Quantifying Color - The Munsell Color System and the ISCC Collection

Monday, April 25, 2011

I acquired my first Munsell Soil Chart during archaeology field school in upstate New York back in 2003. By matching soil samples from the layers of dirt we excavated to colors on the chart, our team could infer the composition of soils, the geological history of the site and what to reasonably expect to find lurking below our feet. Flipping through the Munsell chart, I couldn’t help reflecting on the Goethe color wheels I’d painted in grammar school art classes, with their watery hues bleeding from one tone to the next in a rainbow continuum of yellows, reds, purples and blues.

Munsell Chart

Elements of Munsell Chart

The description of a soil color or the painting of a color wheel relies on a hybrid of technical production and subjective vision. Goethe contributed to color theory an element of human experience, a corporeal subjectivity that Newtonian models had previously ignored. For Goethe, the perception of color was linked directly to the subjective perception and conditions of the human eye and mind. Wittgenstein is a better judge of this than I, but Goethe, I think, was most interested in expanding optical explanations of light into the subjective observations of human observers, thinking particularly about how these phenomena can be translated into the ways we experience and describe color and light through art and science. A. E. Munsell, in his work as an oil painter and later as a color theorist and researcher, was able to connect these seemingly disparate notions in color theory in the Munsell Color System. He was interested in sight, studying, particularly, color blindness and even creating a series of crayons.

Slides from Nickerson's lecture on Munsell

The fact that color is measurable at all is in large part due to the efforts of research organizations in the early 20th century which, in an effort to streamline business practices and manufacturing techniques, came together to agree upon common terms with which to measure and describe color. A key moment in this process occurred with the formation of the Inter-Society Color Council in 1931. From the outset, the ISCC played an important role in unifying the measurement and control of color in America. Today, using computers and a range of high-tech optical equipment, color standards agreed upon by ISCC member bodies help manufacturers determine a host of things from the color of your Levis to the calibration of computer screens. With such broad appeal, the ISCC has attracted members from all corners of science and industry including Dupont, Hallmark Cards Inc., Hewlett Packard, Konica Minolta and Xerox. The papers of the Inter-Society Color Council came to Hagley a number of years ago and recently a series of print and photographic materials from the ISCC Collection has been processed and made available through the Hagley Library Pictorial Collections Department. Included in this collection are slides, prints, correspondence and films relating to all aspects of the Munsell Color system. Also included in the collection are pictorial and other paper items from Dorothy Nickerson, an early member of the ISCC board, who worked in the laboratory of the  Munsell Color Company in the 1920’s and later developed color standards for the US Department of Agriculture as a color technologist.

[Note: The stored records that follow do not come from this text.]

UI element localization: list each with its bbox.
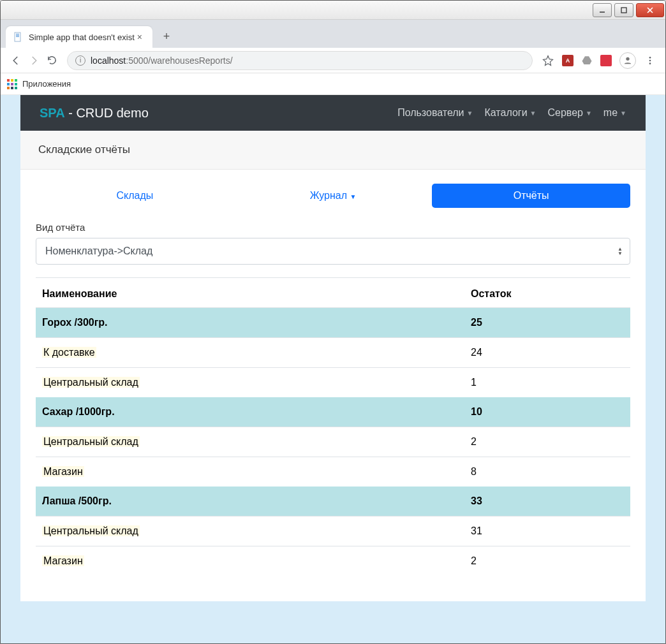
col-name-header: Наименование (36, 281, 464, 308)
row-name: К доставке (36, 338, 464, 368)
report-card: Складские отчёты Склады Журнал ▼ Отчёты … (20, 131, 646, 601)
app-brand[interactable]: SPA - CRUD demo (40, 106, 149, 121)
table-row: Магазин2 (36, 546, 630, 576)
forward-button[interactable] (25, 52, 43, 70)
reload-button[interactable] (43, 52, 61, 70)
toolbar-right-icons: A (539, 52, 659, 69)
bookmarks-bar: Приложения (1, 73, 665, 95)
row-name: Центральный склад (36, 368, 464, 398)
row-qty: 2 (464, 427, 630, 457)
row-qty: 24 (464, 338, 630, 368)
url-host: localhost (91, 55, 126, 66)
browser-tab-strip: Simple app that doesn't exist × + (1, 20, 665, 48)
svg-rect-6 (16, 35, 19, 36)
chevron-down-icon: ▼ (586, 110, 592, 117)
nav-user-dropdown[interactable]: me▼ (603, 107, 626, 119)
report-type-select-wrap: Номенклатура->Склад ▲▼ (36, 238, 630, 265)
browser-menu-icon[interactable] (644, 54, 656, 67)
tab-journal[interactable]: Журнал ▼ (234, 184, 433, 208)
table-row: Центральный склад2 (36, 427, 630, 457)
table-group-row: Лапша /500гр.33 (36, 487, 630, 516)
group-total: 10 (464, 397, 630, 427)
tab-reports-label: Отчёты (514, 190, 549, 201)
extension-pdf-icon[interactable]: A (562, 55, 574, 66)
window-titlebar (1, 1, 665, 20)
address-bar[interactable]: i localhost:5000/warehousesReports/ (67, 51, 533, 70)
report-type-label: Вид отчёта (36, 222, 630, 233)
tab-reports[interactable]: Отчёты (432, 184, 630, 208)
chevron-down-icon: ▼ (530, 110, 536, 117)
row-qty: 8 (464, 457, 630, 487)
row-name: Центральный склад (36, 427, 464, 457)
select-arrows-icon: ▲▼ (618, 247, 623, 256)
browser-tab[interactable]: Simple app that doesn't exist × (6, 26, 152, 48)
page-container: SPA - CRUD demo Пользователи▼ Каталоги▼ … (20, 95, 646, 601)
tab-favicon (13, 32, 24, 42)
tab-close-icon[interactable]: × (135, 32, 145, 42)
nav-catalogs-label: Каталоги (484, 107, 527, 119)
window-maximize-button[interactable] (614, 3, 633, 17)
back-button[interactable] (7, 52, 25, 70)
svg-rect-1 (621, 8, 626, 13)
tab-warehouses-label: Склады (116, 190, 153, 201)
window-minimize-button[interactable] (593, 3, 612, 17)
window-close-button[interactable] (636, 3, 664, 17)
navbar-menu: Пользователи▼ Каталоги▼ Сервер▼ me▼ (397, 107, 626, 119)
group-total: 33 (464, 487, 630, 516)
report-type-value: Номенклатура->Склад (45, 245, 152, 257)
row-name: Магазин (36, 457, 464, 487)
report-table: Наименование Остаток Горох /300гр.25К до… (36, 281, 630, 576)
table-row: Магазин8 (36, 457, 630, 487)
new-tab-button[interactable]: + (158, 27, 175, 45)
table-header-row: Наименование Остаток (36, 281, 630, 308)
window-frame: Simple app that doesn't exist × + i loca… (0, 0, 666, 644)
browser-toolbar: i localhost:5000/warehousesReports/ A (1, 48, 665, 73)
extension-drive-icon[interactable] (581, 55, 593, 66)
col-qty-header: Остаток (464, 281, 630, 308)
divider (36, 277, 630, 278)
profile-avatar-icon[interactable] (619, 52, 636, 69)
url-text: localhost:5000/warehousesReports/ (91, 55, 233, 66)
site-info-icon[interactable]: i (75, 55, 85, 66)
svg-rect-7 (16, 36, 19, 37)
table-group-row: Горох /300гр.25 (36, 308, 630, 338)
tab-warehouses[interactable]: Склады (36, 184, 234, 208)
svg-point-8 (626, 57, 629, 60)
apps-label: Приложения (22, 79, 71, 89)
report-type-select[interactable]: Номенклатура->Склад (36, 238, 630, 265)
nav-users-dropdown[interactable]: Пользователи▼ (397, 107, 473, 119)
table-group-row: Сахар /1000гр.10 (36, 397, 630, 427)
table-row: Центральный склад31 (36, 516, 630, 546)
nav-server-dropdown[interactable]: Сервер▼ (547, 107, 591, 119)
table-row: Центральный склад1 (36, 368, 630, 398)
group-name: Лапша /500гр. (36, 487, 464, 516)
card-header: Складские отчёты (20, 131, 646, 170)
group-name: Горох /300гр. (36, 308, 464, 338)
bookmark-star-icon[interactable] (542, 54, 554, 67)
tab-journal-label: Журнал (310, 190, 347, 201)
row-qty: 31 (464, 516, 630, 546)
svg-rect-5 (16, 34, 19, 34)
app-navbar: SPA - CRUD demo Пользователи▼ Каталоги▼ … (20, 95, 646, 131)
row-qty: 1 (464, 368, 630, 398)
card-body: Склады Журнал ▼ Отчёты Вид отчёта Номенк… (20, 170, 646, 601)
row-qty: 2 (464, 546, 630, 576)
apps-shortcut[interactable]: Приложения (7, 79, 71, 89)
extension-red-icon[interactable] (600, 55, 612, 66)
brand-rest: - CRUD demo (65, 106, 149, 120)
brand-spa: SPA (40, 106, 65, 120)
url-path: :5000/warehousesReports/ (126, 55, 232, 66)
tabs: Склады Журнал ▼ Отчёты (36, 184, 630, 208)
nav-catalogs-dropdown[interactable]: Каталоги▼ (484, 107, 536, 119)
chevron-down-icon: ▼ (620, 110, 626, 117)
row-name: Центральный склад (36, 516, 464, 546)
apps-grid-icon (7, 79, 17, 89)
nav-server-label: Сервер (547, 107, 582, 119)
tab-title: Simple app that doesn't exist (29, 33, 135, 42)
table-row: К доставке24 (36, 338, 630, 368)
row-name: Магазин (36, 546, 464, 576)
chevron-down-icon: ▼ (467, 110, 473, 117)
svg-point-11 (649, 62, 651, 64)
page-viewport: SPA - CRUD demo Пользователи▼ Каталоги▼ … (1, 95, 665, 643)
svg-point-9 (649, 57, 651, 59)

 Elements of the Munsell Color System

Below is an image from the collection depicting Munsell and family observing his patented Color Sphere in action. Originally an accomplished painter, Albert Munsell originated a system for describing color in 1899. The Munsell Color Sphere is a physical model he created which shows color values from black to white (the north and south poles), and is divided like an orange, each slice representing a different color, or hue. Eventuall, Munsell evolved his sphere to include additional factors depicting the intensity of the colors, represented on the horizontal axis, which is why in the above image there appears to be a malformation in the sphere. Hue, chroma, and value; three vectors determining how a color appears in daylight.